____ Material for the task

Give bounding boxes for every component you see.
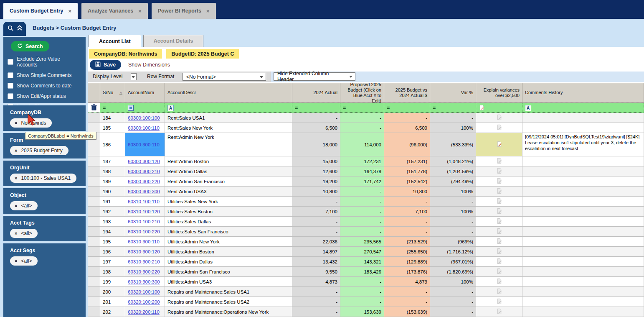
checkbox-row[interactable]: Show Simple Comments <box>8 72 81 78</box>
filter-cell[interactable]: A <box>522 103 644 112</box>
row-selector-cell[interactable] <box>88 287 100 297</box>
explain-edit-icon[interactable] <box>496 258 502 265</box>
explain-edit-icon[interactable] <box>496 208 502 215</box>
row-selector-cell[interactable] <box>88 187 100 197</box>
row-selector-cell[interactable] <box>88 237 100 247</box>
remove-filter-icon[interactable]: × <box>15 120 17 125</box>
explain-edit-icon[interactable] <box>496 141 502 148</box>
filter-cell[interactable] <box>476 103 522 112</box>
account-link[interactable]: 60300:100:110 <box>128 125 160 130</box>
filter-cell[interactable]: A <box>165 103 292 112</box>
window-tab[interactable]: Analyze Variances× <box>81 3 148 19</box>
checkbox-row[interactable]: Show Comments to date <box>8 83 81 89</box>
account-link[interactable]: 60310:100:220 <box>128 229 160 234</box>
sort-asc-icon[interactable]: △ <box>119 91 122 95</box>
account-link[interactable]: 60300:100:100 <box>128 115 160 120</box>
row-selector-cell[interactable] <box>88 247 100 257</box>
row-selector-cell[interactable] <box>88 207 100 217</box>
filter-cell[interactable]: = <box>292 103 340 112</box>
explain-edit-icon[interactable] <box>496 114 502 121</box>
filter-cell[interactable]: = <box>340 103 384 112</box>
row-selector-cell[interactable] <box>88 197 100 207</box>
account-link[interactable]: 60300:300:300 <box>128 189 160 194</box>
explain-edit-icon[interactable] <box>496 178 502 185</box>
account-link[interactable]: 60320:200:110 <box>128 309 160 314</box>
header-cell[interactable]: AccountDescr <box>165 83 292 102</box>
close-icon[interactable]: × <box>68 8 71 14</box>
display-level-dropdown[interactable] <box>131 73 137 80</box>
row-selector-cell[interactable] <box>88 217 100 227</box>
row-selector-cell[interactable] <box>88 307 100 317</box>
filter-value-pill[interactable]: ×2025 Budget Entry <box>10 146 68 155</box>
checkbox-row[interactable]: Show Edit/Appr status <box>8 93 81 99</box>
cell-proposed-2025[interactable]: 114,000 <box>340 133 384 156</box>
header-cell[interactable]: Comments History <box>522 83 644 102</box>
cell-proposed-2025[interactable]: - <box>340 187 384 197</box>
account-link[interactable]: 60320:100:100 <box>128 289 160 294</box>
account-link[interactable]: 60310:100:120 <box>128 209 160 214</box>
filter-cell[interactable]: = <box>100 103 125 112</box>
cell-proposed-2025[interactable]: - <box>340 123 384 133</box>
row-format-dropdown[interactable]: <No Format> <box>183 73 266 81</box>
filter-value-pill[interactable]: ×<all> <box>10 256 38 266</box>
equals-filter-icon[interactable]: = <box>103 105 106 111</box>
cell-proposed-2025[interactable]: 153,639 <box>340 307 384 317</box>
account-link[interactable]: 60320:100:200 <box>128 299 160 304</box>
explain-edit-icon[interactable] <box>496 288 502 295</box>
remove-filter-icon[interactable]: × <box>15 176 17 181</box>
filter-value-pill[interactable]: ×100:100 - Sales USA1 <box>10 174 76 183</box>
checkbox[interactable] <box>8 59 13 65</box>
text-filter-icon[interactable]: A <box>525 105 531 111</box>
row-selector-cell[interactable] <box>88 166 100 176</box>
explain-edit-icon[interactable] <box>496 308 502 315</box>
account-link[interactable]: 60300:300:220 <box>128 179 160 184</box>
range-filter-icon[interactable] <box>128 105 134 111</box>
header-cell[interactable]: 2025 Budget vs 2024 Actual $ <box>384 83 430 102</box>
header-cell[interactable]: 2024 Actual <box>292 83 340 102</box>
cell-proposed-2025[interactable]: 172,231 <box>340 156 384 166</box>
cell-proposed-2025[interactable]: 143,321 <box>340 257 384 267</box>
filter-cell[interactable] <box>88 103 100 112</box>
edit-filter-icon[interactable] <box>479 105 485 112</box>
account-link[interactable]: 60310:100:110 <box>128 199 160 204</box>
explain-edit-icon[interactable] <box>496 238 502 245</box>
explain-edit-icon[interactable] <box>496 268 502 275</box>
row-selector-cell[interactable] <box>88 257 100 267</box>
account-link[interactable]: 60310:300:220 <box>128 269 160 274</box>
cell-proposed-2025[interactable]: - <box>340 207 384 217</box>
extended-column-header-dropdown[interactable]: Hide Extended Column Header <box>274 72 355 81</box>
tab-account-list[interactable]: Account List <box>89 35 141 47</box>
header-cell[interactable]: SrNo△ <box>100 83 125 102</box>
account-link[interactable]: 60300:300:110 <box>128 142 160 147</box>
remove-filter-icon[interactable]: × <box>15 203 17 208</box>
cell-proposed-2025[interactable]: 270,547 <box>340 247 384 257</box>
cell-proposed-2025[interactable]: 171,742 <box>340 176 384 187</box>
filter-value-pill[interactable]: ×<all> <box>10 229 38 238</box>
cell-proposed-2025[interactable]: 235,565 <box>340 237 384 247</box>
equals-filter-icon[interactable]: = <box>295 105 298 111</box>
filter-value-pill[interactable]: ×<all> <box>10 201 38 210</box>
explain-edit-icon[interactable] <box>496 278 502 285</box>
window-tab[interactable]: Power BI Reports× <box>152 3 216 19</box>
header-cell[interactable]: AccountNum <box>125 83 165 102</box>
row-selector-cell[interactable] <box>88 267 100 277</box>
remove-filter-icon[interactable]: × <box>15 148 17 153</box>
remove-filter-icon[interactable]: × <box>15 231 17 236</box>
row-selector-cell[interactable] <box>88 113 100 123</box>
show-dimensions-link[interactable]: Show Dimensions <box>128 62 170 68</box>
account-link[interactable]: 60300:300:120 <box>128 159 160 164</box>
equals-filter-icon[interactable]: = <box>433 105 436 111</box>
explain-edit-icon[interactable] <box>496 158 502 165</box>
account-link[interactable]: 60300:300:210 <box>128 169 160 174</box>
explain-edit-icon[interactable] <box>496 218 502 225</box>
sidebar-search-toggle[interactable] <box>3 22 26 36</box>
cell-proposed-2025[interactable]: - <box>340 297 384 307</box>
equals-filter-icon[interactable]: = <box>343 105 346 111</box>
cell-proposed-2025[interactable]: - <box>340 113 384 123</box>
filter-cell[interactable]: = <box>384 103 430 112</box>
close-icon[interactable]: × <box>206 8 210 14</box>
account-link[interactable]: 60310:100:210 <box>128 219 160 224</box>
header-cell[interactable]: Proposed 2025 Budget (Click on Blue Acct… <box>340 83 384 102</box>
cell-proposed-2025[interactable]: - <box>340 227 384 237</box>
close-icon[interactable]: × <box>138 8 142 14</box>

________

▶ **Problem to work on**:
Should the entries hold any pictures, please omit those and print the remaining text exactly.

▶ **Response to the task**:
Give bounding boxes for every component you see.
checkbox-row[interactable]: Show Simple Comments <box>8 72 81 78</box>
filter-cell[interactable]: A <box>522 103 644 112</box>
row-selector-cell[interactable] <box>88 287 100 297</box>
explain-edit-icon[interactable] <box>496 258 502 265</box>
explain-edit-icon[interactable] <box>496 208 502 215</box>
row-selector-cell[interactable] <box>88 187 100 197</box>
row-selector-cell[interactable] <box>88 237 100 247</box>
remove-filter-icon[interactable]: × <box>15 120 17 125</box>
explain-edit-icon[interactable] <box>496 141 502 148</box>
filter-cell[interactable] <box>476 103 522 112</box>
account-link[interactable]: 60300:100:110 <box>128 125 160 130</box>
filter-cell[interactable]: A <box>165 103 292 112</box>
window-tab[interactable]: Analyze Variances× <box>81 3 148 19</box>
checkbox-row[interactable]: Show Comments to date <box>8 83 81 89</box>
account-link[interactable]: 60310:100:220 <box>128 229 160 234</box>
sort-asc-icon[interactable]: △ <box>119 91 122 95</box>
account-link[interactable]: 60300:100:100 <box>128 115 160 120</box>
row-selector-cell[interactable] <box>88 247 100 257</box>
row-selector-cell[interactable] <box>88 207 100 217</box>
filter-cell[interactable]: = <box>292 103 340 112</box>
explain-edit-icon[interactable] <box>496 114 502 121</box>
filter-cell[interactable]: = <box>340 103 384 112</box>
row-selector-cell[interactable] <box>88 197 100 207</box>
account-link[interactable]: 60300:300:300 <box>128 189 160 194</box>
explain-edit-icon[interactable] <box>496 178 502 185</box>
account-link[interactable]: 60320:200:110 <box>128 309 160 314</box>
header-cell[interactable]: AccountDescr <box>165 83 292 102</box>
close-icon[interactable]: × <box>68 8 71 14</box>
display-level-dropdown[interactable] <box>131 73 137 80</box>
row-selector-cell[interactable] <box>88 217 100 227</box>
row-selector-cell[interactable] <box>88 307 100 317</box>
filter-value-pill[interactable]: ×2025 Budget Entry <box>10 146 68 155</box>
checkbox-row[interactable]: Show Edit/Appr status <box>8 93 81 99</box>
cell-proposed-2025[interactable]: 114,000 <box>340 133 384 156</box>
header-cell[interactable]: Comments History <box>522 83 644 102</box>
cell-proposed-2025[interactable]: - <box>340 187 384 197</box>
account-link[interactable]: 60320:100:100 <box>128 289 160 294</box>
account-link[interactable]: 60310:100:120 <box>128 209 160 214</box>
filter-cell[interactable]: = <box>100 103 125 112</box>
cell-proposed-2025[interactable]: - <box>340 123 384 133</box>
row-format-dropdown[interactable]: <No Format> <box>183 73 266 81</box>
filter-value-pill[interactable]: ×<all> <box>10 256 38 266</box>
equals-filter-icon[interactable]: = <box>103 105 106 111</box>
cell-proposed-2025[interactable]: 153,639 <box>340 307 384 317</box>
account-link[interactable]: 60320:100:200 <box>128 299 160 304</box>
explain-edit-icon[interactable] <box>496 288 502 295</box>
remove-filter-icon[interactable]: × <box>15 176 17 181</box>
filter-value-pill[interactable]: ×100:100 - Sales USA1 <box>10 174 76 183</box>
checkbox[interactable] <box>8 59 13 65</box>
text-filter-icon[interactable]: A <box>525 105 531 111</box>
row-selector-cell[interactable] <box>88 166 100 176</box>
explain-edit-icon[interactable] <box>496 308 502 315</box>
account-link[interactable]: 60300:300:220 <box>128 179 160 184</box>
range-filter-icon[interactable] <box>128 105 134 111</box>
header-cell[interactable]: 2025 Budget vs 2024 Actual $ <box>384 83 430 102</box>
header-cell[interactable]: 2024 Actual <box>292 83 340 102</box>
cell-proposed-2025[interactable]: 172,231 <box>340 156 384 166</box>
cell-proposed-2025[interactable]: 143,321 <box>340 257 384 267</box>
filter-cell[interactable] <box>88 103 100 112</box>
edit-filter-icon[interactable] <box>479 105 485 112</box>
account-link[interactable]: 60310:100:110 <box>128 199 160 204</box>
explain-edit-icon[interactable] <box>496 238 502 245</box>
explain-edit-icon[interactable] <box>496 268 502 275</box>
row-selector-cell[interactable] <box>88 257 100 267</box>
account-link[interactable]: 60310:300:220 <box>128 269 160 274</box>
cell-proposed-2025[interactable]: - <box>340 207 384 217</box>
extended-column-header-dropdown[interactable]: Hide Extended Column Header <box>274 72 355 81</box>
tab-account-list[interactable]: Account List <box>89 35 141 47</box>
header-cell[interactable]: SrNo△ <box>100 83 125 102</box>
account-link[interactable]: 60300:300:110 <box>128 142 160 147</box>
remove-filter-icon[interactable]: × <box>15 203 17 208</box>
cell-proposed-2025[interactable]: 270,547 <box>340 247 384 257</box>
cell-proposed-2025[interactable]: 171,742 <box>340 176 384 187</box>
filter-value-pill[interactable]: ×<all> <box>10 229 38 238</box>
cell-proposed-2025[interactable]: 235,565 <box>340 237 384 247</box>
equals-filter-icon[interactable]: = <box>295 105 298 111</box>
filter-value-pill[interactable]: ×<all> <box>10 201 38 210</box>
explain-edit-icon[interactable] <box>496 278 502 285</box>
window-tab[interactable]: Power BI Reports× <box>152 3 216 19</box>
header-cell[interactable]: AccountNum <box>125 83 165 102</box>
row-selector-cell[interactable] <box>88 267 100 277</box>
remove-filter-icon[interactable]: × <box>15 148 17 153</box>
remove-filter-icon[interactable]: × <box>15 231 17 236</box>
row-selector-cell[interactable] <box>88 113 100 123</box>
show-dimensions-link[interactable]: Show Dimensions <box>128 62 170 68</box>
account-link[interactable]: 60300:300:120 <box>128 159 160 164</box>
equals-filter-icon[interactable]: = <box>433 105 436 111</box>
explain-edit-icon[interactable] <box>496 158 502 165</box>
account-link[interactable]: 60300:300:210 <box>128 169 160 174</box>
explain-edit-icon[interactable] <box>496 218 502 225</box>
sidebar-search-toggle[interactable] <box>3 22 26 36</box>
cell-proposed-2025[interactable]: - <box>340 297 384 307</box>
equals-filter-icon[interactable]: = <box>343 105 346 111</box>
cell-proposed-2025[interactable]: - <box>340 113 384 123</box>
filter-cell[interactable]: = <box>384 103 430 112</box>
close-icon[interactable]: × <box>206 8 210 14</box>
account-link[interactable]: 60310:100:210 <box>128 219 160 224</box>
header-cell[interactable]: Proposed 2025 Budget (Click on Blue Acct… <box>340 83 384 102</box>
cell-proposed-2025[interactable]: - <box>340 227 384 237</box>
close-icon[interactable]: × <box>138 8 142 14</box>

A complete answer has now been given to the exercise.